INFORMATION GIVEN
--- START ---

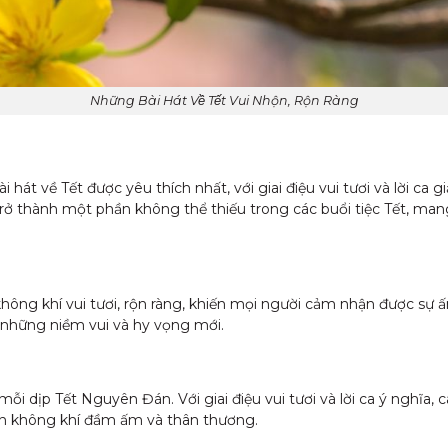
Những Bài Hát Về Tết Vui Nhộn, Rộn Ràng
át về Tết được yêu thích nhất, với giai điệu vui tươi và lời ca gi
rở thành một phần không thể thiếu trong các buổi tiệc Tết, ma
ông khí vui tươi, rộn ràng, khiến mọi người cảm nhận được sự 
những niềm vui và hy vọng mới.
mỗi dịp Tết Nguyên Đán. Với giai điệu vui tươi và lời ca ý nghĩa
đến không khí đầm ấm và thân thương.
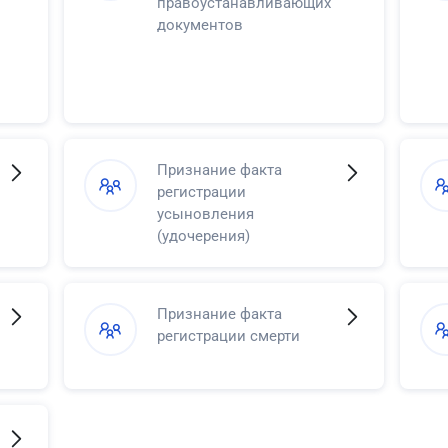
правоустанавливающих
документов
Признание факта
регистрации
усыновления
(удочерения)
Признание факта
регистрации смерти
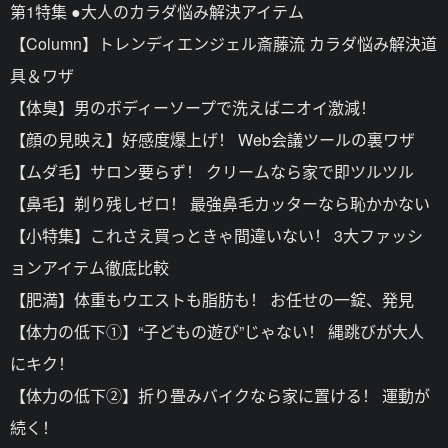
第1特集 ●大人のカラダ悩み解決アイテム
【Column】トレンディエンジェル斎藤流 カラダ悩み解決道
具＆ワザ
【体臭】男のボディーソープで洗えばニオイ激減！
【顔の見映え】好感度爆上げ！ Web会議ツールの裏ワザ
【ムダ毛】サロン要らず！ クリームなら家で即ツルツル
【鼻毛】剃り残しゼロ！ 最強鼻毛カッターなら恥かかない
【小特集】これさえ買っときゃ間違いない！ 3大ファッシ
ョンアイテム徹底比較
【肥満】体重もウエストも脂肪も！ お任せの一錠、発見
【体力の低下①】“子どもの遊び”じゃない！ 縄跳びが大人
にキク！
【体力の低下②】折り畳みバイクなら家に置ける！ 運動が
続く！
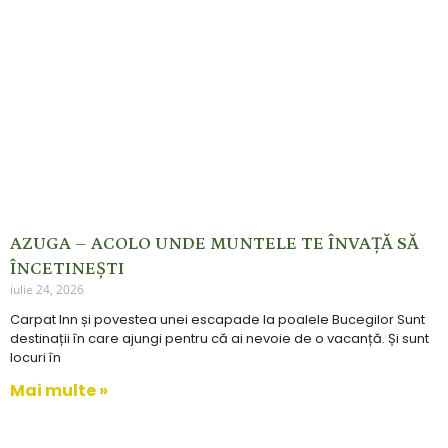
AZUGA – ACOLO UNDE MUNTELE TE ÎNVAȚĂ SĂ
ÎNCETINEȘTI
iulie 24, 2026
Carpat Inn și povestea unei escapade la poalele Bucegilor Sunt
destinații în care ajungi pentru că ai nevoie de o vacanță. Și sunt
locuri în
Mai multe »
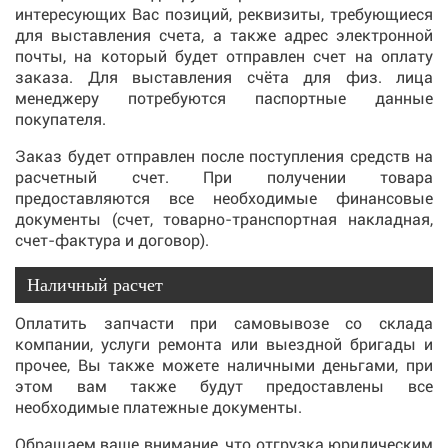
интересующих Вас позиций, реквизиты, требующиеся
для выставления счета, а также адрес электронной
почты, на который будет отправлен счет на оплату
заказа. Для выставления счёта для физ. лица
менеджеру потребуются паспортные данные
покупателя.
Заказ будет отправлен после поступления средств на
расчетный счет. При получении товара
предоставляются все необходимые финансовые
документы (счет, товарно-транспортная накладная,
счет-фактура и договор).
Наличный расчет
Оплатить запчасти при самовывозе со склада
компании, услуги ремонта или выездной бригады и
прочее, Вы также можете наличными деньгами, при
этом вам также будут предоставлены все
необходимые платежные документы.
Обращаем ваше внимание, что отгрузка юридическим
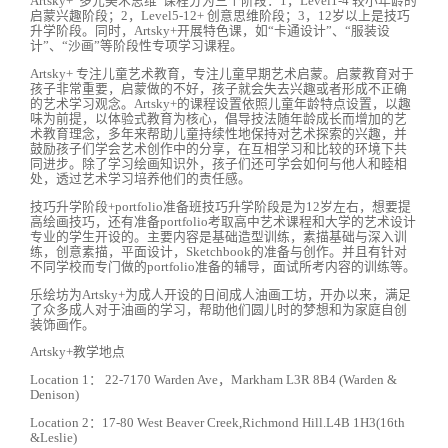
Artsky+“多元美术思维”课程分为三个阶段：1，Level1-4 较小年龄的
启蒙兴趣阶段；2，Level5-12+ 创意思维阶段；3，12岁以上是技巧
升学阶段。同时，Artsky+开展特色课，如“卡通设计”、“服装设
计”、“沙画”等阶段性专项学习课程。
Artsky+ 专注儿童艺术教育，专注儿童早期艺术启蒙。启蒙教育对于
孩子非常重要，启蒙做的不好，孩子就会失去兴趣或者形成不正确
的艺术学习观念。Artsky+的课程设置依照儿童年龄特点设置，以趣
味为前提，以体验式教育为核心，倡导技法随年龄成长而增加的艺
术教育理念，多年来帮助儿童持续性地保持对艺术探索的兴趣，并
鼓励孩子们学会艺术创作中的分享，在互相学习和比较的环境下共
同进步。除了学习绘画知识外，孩子们还可学会如何与他人和睦相
处，透过艺术学习培养他们的责任感。
技巧升学阶段+portfolio准备班技巧升学阶段是为12岁左右，想要提
高绘画技巧，还有准备portfolio考取高中艺术课程和大学的艺术设计
专业的学生开设的。主要内容是基础造型训练，素描基础与深入训
练，创意素描，平面设计，Sketchbook的准备与创作。并且有针对
不同学校而专门做的portfolio准备的辅导，面试所考内容的训练等。
乐绘坊为Artsky+为成人开设的日间成人油画工坊，开办以来，满足
了众多成人对于油画的学习，帮助他们圆儿时的梦想和为家庭自创
装饰画作。
Artsky+教学地点
Location 1： 22-7170 Warden Ave，Markham L3R 8B4 (Warden &
Denison)
Location 2：17-80 West Beaver Creek,Richmond Hill.L4B 1H3(16th
&Leslie)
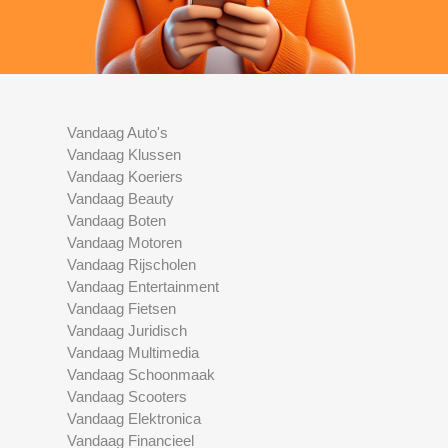
Vandaag Auto's
Vandaag Klussen
Vandaag Koeriers
Vandaag Beauty
Vandaag Boten
Vandaag Motoren
Vandaag Rijscholen
Vandaag Entertainment
Vandaag Fietsen
Vandaag Juridisch
Vandaag Multimedia
Vandaag Schoonmaak
Vandaag Scooters
Vandaag Elektronica
Vandaag Financieel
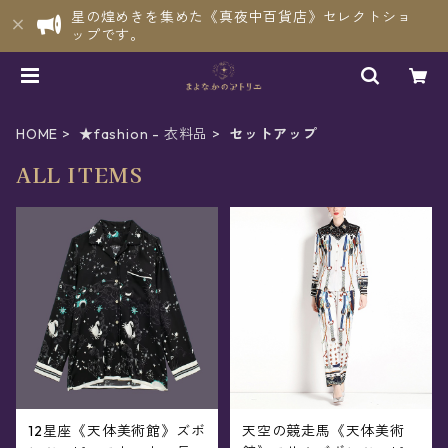
星の煌めきを集めた《真夜中百貨店》セレクトショ
ップです。
HOME
★fashion - 衣料品
セットアップ
ALL ITEMS
12星座《天体美術館》ズボ
天空の競走馬《天体美術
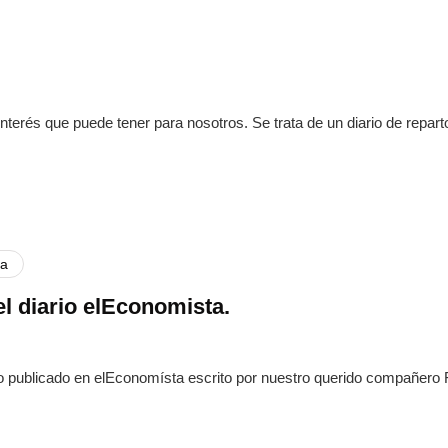
interés que puede tener para nosotros. Se trata de un diario de repar
sa
el diario elEconomista.
ulo publicado en elEconomísta escrito por nuestro querido compañero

--- END ---

YOUR GOAL
Write out exactly the lines from the one containing "interés que puede" through the end of the data, both included. Add nothing else.

THE ANSWER
interés que puede tener para nosotros. Se trata de un diario de repar
sa
el diario elEconomista.
ulo publicado en elEconomísta escrito por nuestro querido compañero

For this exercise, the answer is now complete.